We can say all day long that he should not feel humiliated, conveniently forgetting that it is not a man we're talking about, but a boy, and one struggling, like all boys in the straits of puberty, to grow into his manhood, to become, wiser people would say, the sort of man who would take for granted that his duty is to protect women, not to pin them to the ground. That struggle is the more acute as the boy in question is small and light, wrestling at 112 pounds. What sport can a 112-pound boy play that would allow him to be an equal member of a team of his mostly bigger and heavier and stronger brothers? The one sport that affords him the best chance of it is wrestling. Why, then, should the smallish kid be placed in this predicament? Why do his feelings and his needs count for nothing?
But then, when was the last time anybody in charge of anything considered that boys actually have feelings and needs? I am thinking now of my own profession, teaching. Who make up most of the dropouts from our high schools? Boys. From our colleges? Boys. Is that because they are not bright? Not at all; often the dropouts are quite bright indeed. We don't have many dropouts from my college, but still, I can speak of several bright young men who fell into the bad habits of college life, and whose college careers were ruined by them. So do we take any special measures to see to their needs? Hell no.

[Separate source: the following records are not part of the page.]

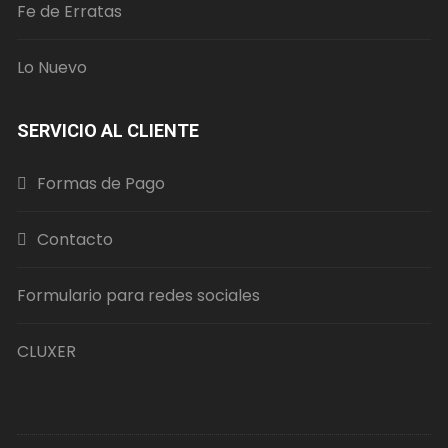
Fe de Erratas
Lo Nuevo
SERVICIO AL CLIENTE
Formas de Pago
Contacto
Formulario para redes sociales
CLUXER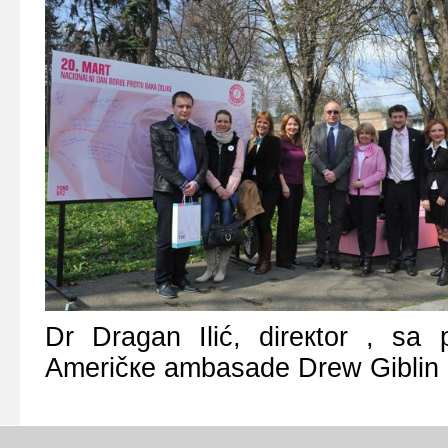
Dr Drаgаn Ilić, dirекtоr , sа 
Аmеričке аmbаsаdе Drew Giblin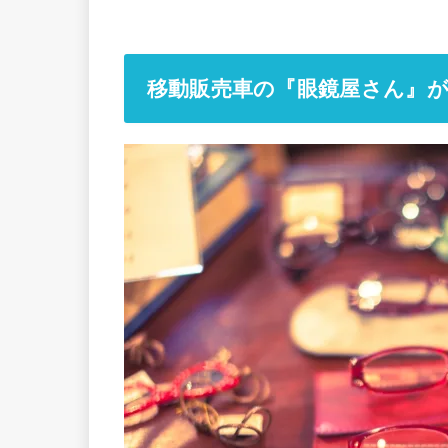
移動販売車の『眼鏡屋さん』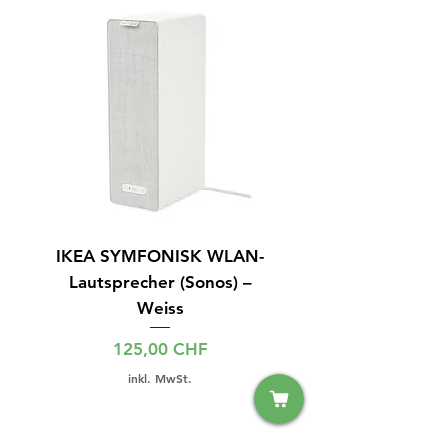
IKEA SYMFONISK WLAN-
IPhone 14 128GB S
Lautsprecher (Sonos) –
Weiss
Preis
125,00 CHF
inkl. MwSt.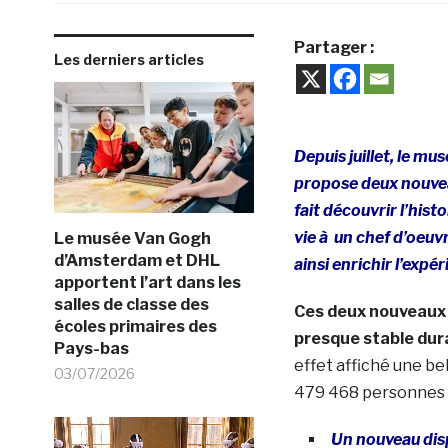
Partager :
Les derniers articles
Depuis juillet, le m
propose deux nouvea
fait découvrir l’his
vie à un chef d’oeuvr
Le musée Van Gogh
d’Amsterdam et DHL
ainsi enrichir l’expér
apportent l’art dans les
salles de classe des
Ces deux nouveaux o
écoles primaires des
presque stable dura
Pays-bas
effet affiché une be
03/07/2026
479 468 personnes s
Un nouveau dis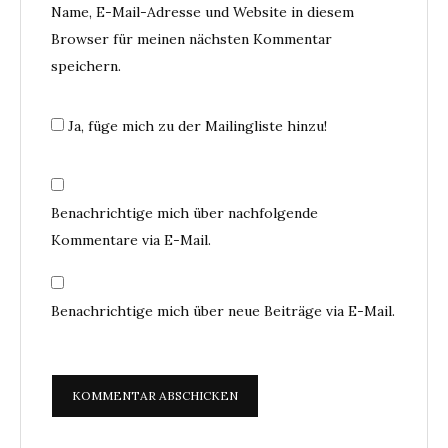
Name, E-Mail-Adresse und Website in diesem
Browser für meinen nächsten Kommentar
speichern.
Ja, füge mich zu der Mailingliste hinzu!
Benachrichtige mich über nachfolgende
Kommentare via E-Mail.
Benachrichtige mich über neue Beiträge via E-Mail.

Now then, there's a great reward in teaching boys and young men. They are often quirky; they have a relatively low tolerance for academic pinky-extending and other matters of pointless etiquette; they will sometimes challenge their professors in a gruff way; and, more likely than that, they will simply ignore professors who do not win their respect, cutting the classes and settling for poor grades rather than playing along with the game. I'm perfectly aware that such behavior is often mixed up with a good deal of stubbornness, sloth, and self-justification. Yet I am also perfectly aware that it is a teacher's job to win those students over. I recall, for example, one of the brightest students I have ever met, a young man who transferred to our college and whom I would find absorbed in a novel by Dostoyevsky or Kafka in the few minutes before our class started. I and my colleagues in the team-taught course noticed this, and paid him the attention he required. And at least some of what he required was vigorous conversation with other men.
I am not saying that women cannot teach young men. They can. Or rather, many of them can; and one can usually tell pretty readily who those many are. They are those who enjoy the company of boys and young men, who forgive their foibles and who admire their strengths, and who do not try to play the drill sergeant over them, as demanding as they may be when it comes to work. I have several of my women colleagues in mind as I write this, and I can happily say that young men are drawn to them, feel grateful for their letting them be men, and treat them with some of the same mingled admiration, obedience, and, strange to say, protectiveness, with which they would treat a beloved older sister. It is a most heartening thing to see.
That said, there are many women, and some men, who are not particularly good at this task. And it is a peculiar task. The maturing of a boy is not the same as the maturing of a girl. The boy must, to establish his separate masculine identity, free himself in many ways from his emotional dependence upon his mother, the person in the world whom he loves the best. He must change from the little boy whom his mother protects to the man who will protect his mother, and who will provide for and protect the mother of his children. So it is that boys, if they are allowed to develop in a healthy and natural way, will spend years of separation from girls, especially during the time of sexual latency but also, in part, for some years afterwards, winning their masculine stripes from their fellows – and, what is both obvious in every culture and yet now almost universally ignored, developing intellectually from the challenges they impose upon one another. This development is to the benefit of everyone, not simply the young men, but also the women they will marry and the children they will raise and the neighbors among whom they will live.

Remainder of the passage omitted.